The nature of our track-based
work has put us into contact with a lot of cones. Some we know on a first name basis, but most
are victims of vicious hit and runs somewhere near the apexes of turns. Cones are resilient and do not have the
memory capacity of elephants, so I think we’re still safe.
AcMo has been interested in
expanding the utility of cones. We want
to expand their scope from their more routine traffic duties. We have been attempting to experiment with
various forms of cones of silence to create the perfect testing and production environment.
This is NOT our design. |
We haven't been able to
test our parabolic booth because the dome keeps falling on our test subjects. That shouldn’t be a catastrophic glitch, but
the dome is heavier than it looks. Even
our test dummies are afraid to eat at the silent table in the cafeteria
now. They were never designed to survive
significant head trauma from above, and I think they know that.
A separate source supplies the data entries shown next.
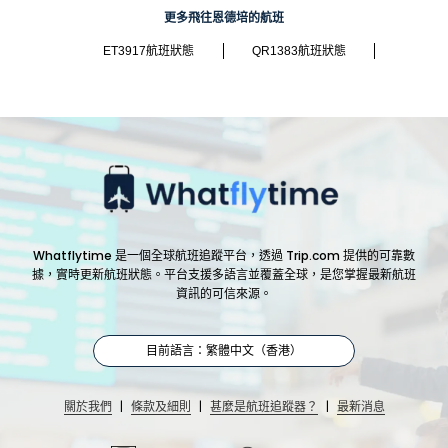
更多飛往恩德培的航班
ET3917航班狀態
QR1383航班狀態
Whatflytime 是一個全球航班追蹤平台，透過 Trip.com 提供的可靠數
據，實時更新航班狀態。平台支援多語言並覆蓋全球，是您掌握最新航班
資訊的可信來源。
目前語言：繁體中文（香港）
|
|
|
關於我們
條款及細則
甚麼是航班追蹤器？
最新消息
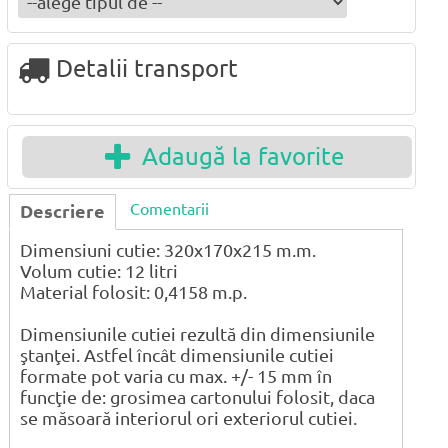
Detalii transport
Adaugă la favorite
Comentarii
Descriere
Dimensiuni cutie: 320x170x215 m.m.
Volum cutie: 12 litri
Material folosit: 0,4158 m.p.
Dimensiunile cutiei rezultă din dimensiunile
ştanţei. Astfel încât dimensiunile cutiei
formate pot varia cu max. +/- 15 mm în
funcţie de: grosimea cartonului folosit, daca
se măsoară interiorul ori exteriorul cutiei.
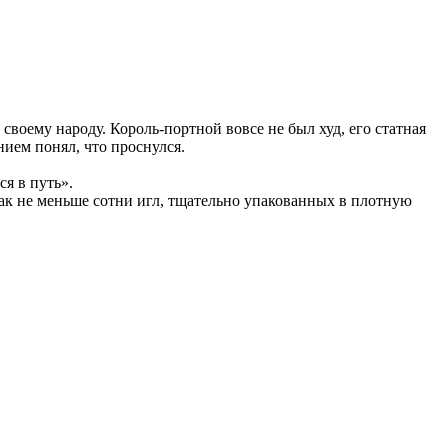
своему народу. Король-портной вовсе не был худ, его статная
ием понял, что проснулся.
я в путь».
как не меньше сотни игл, тщательно упакованных в плотную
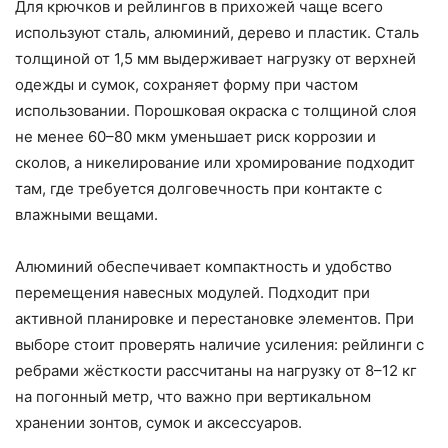
Для крючков и рейлингов в прихожей чаще всего
используют сталь, алюминий, дерево и пластик. Сталь
толщиной от 1,5 мм выдерживает нагрузку от верхней
одежды и сумок, сохраняет форму при частом
использовании. Порошковая окраска с толщиной слоя
не менее 60–80 мкм уменьшает риск коррозии и
сколов, а никелирование или хромирование подходит
там, где требуется долговечность при контакте с
влажными вещами.
Алюминий обеспечивает компактность и удобство
перемещения навесных модулей. Подходит при
активной планировке и перестановке элементов. При
выборе стоит проверять наличие усиления: рейлинги с
ребрами жёсткости рассчитаны на нагрузку от 8–12 кг
на погонный метр, что важно при вертикальном
хранении зонтов, сумок и аксессуаров.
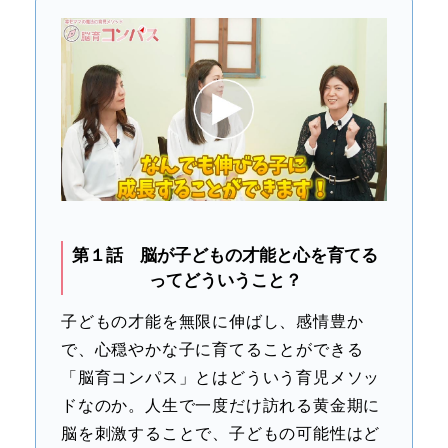
第１話 脳が子どもの才能と心を育てる
ってどういうこと？
子どもの才能を無限に伸ばし、感情豊か
で、心穏やかな子に育てることができる
「脳育コンパス」とはどういう育児メソッ
ドなのか。人生で一度だけ訪れる黄金期に
脳を刺激することで、子どもの可能性はど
I can’t test the cone when I sit at the table
by myself. One day I hope to find
someone willing to eat with me who is either brave or not observant enough to
notice the precariously perched dome hanging from the ceiling. This project will remain theoretical until
that time.
These personal non-cones of
silence are perfect for the noisy office or plane cabin. The transparent design allows for full
visibility and the option to at least feign interest in the activities
occurring around you.
This phone booth non-cone
of silence would be perfect for all of the loud cell phone talkers who end up
in my personal transport. I just haven’t
figured out how to make it fit in the vehicle so that it can still be driven
without autopilot engaged all of the time.
Sometimes
small cones grow into big cones. Big
cones are assigned all of the most hazardous duties. Not every cone makes it back to base in one
piece. This is the case after every AcMo
track weekend. What we didn’t know is
that killing cones comes with a heavy price.
The
road swallowed this cone because it was hungry.
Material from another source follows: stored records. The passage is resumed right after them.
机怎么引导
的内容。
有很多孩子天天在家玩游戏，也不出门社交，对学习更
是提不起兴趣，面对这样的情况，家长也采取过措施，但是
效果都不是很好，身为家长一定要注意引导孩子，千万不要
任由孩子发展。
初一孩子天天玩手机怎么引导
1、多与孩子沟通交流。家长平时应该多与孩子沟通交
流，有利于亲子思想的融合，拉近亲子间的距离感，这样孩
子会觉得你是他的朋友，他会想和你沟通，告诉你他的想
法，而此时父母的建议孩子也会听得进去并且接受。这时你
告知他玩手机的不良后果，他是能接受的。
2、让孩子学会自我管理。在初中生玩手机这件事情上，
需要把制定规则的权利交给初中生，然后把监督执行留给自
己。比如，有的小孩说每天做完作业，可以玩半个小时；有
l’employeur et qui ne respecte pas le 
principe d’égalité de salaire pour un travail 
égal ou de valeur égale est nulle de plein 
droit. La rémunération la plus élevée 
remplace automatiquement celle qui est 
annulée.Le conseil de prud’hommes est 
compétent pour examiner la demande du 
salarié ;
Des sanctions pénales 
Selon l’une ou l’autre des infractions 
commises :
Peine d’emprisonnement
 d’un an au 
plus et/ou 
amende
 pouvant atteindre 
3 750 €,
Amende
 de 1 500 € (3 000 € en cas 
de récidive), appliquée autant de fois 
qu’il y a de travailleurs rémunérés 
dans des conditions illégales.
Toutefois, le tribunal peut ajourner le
No cone should have to suffer such a terrible fate, but roads do have to
eat. It is far better that a cone be
sacrificed than a person or whole car. When
a cone dies, the cone gator will eventually appear to avenge the death. Had we known about the cone gator sooner, we
would have put much more effort into staying on track.
We
still don’t know a lot about the cone gator and its eating capacity, but I
wouldn’t be surprised to learn it can eat small cars. This thing is mean and protective of cones. Next time you are about to run over a couple
of cones remember that the cone gator will be waiting for you. They like to hide just in front of guardrails
and jump out at unsuspecting motorists to scare them into a crash. Cone gators aren’t super-fast, so it is
important they disable their prey before capture.
Our
only encounter with the cone gator resulted in the loss of the front ¾ of a
client’s vehicle that we can never recover.
We have been much more respectful of cones ever since that
incident. I can also tell you right now
that insurance will not pay out on a cone gator claim.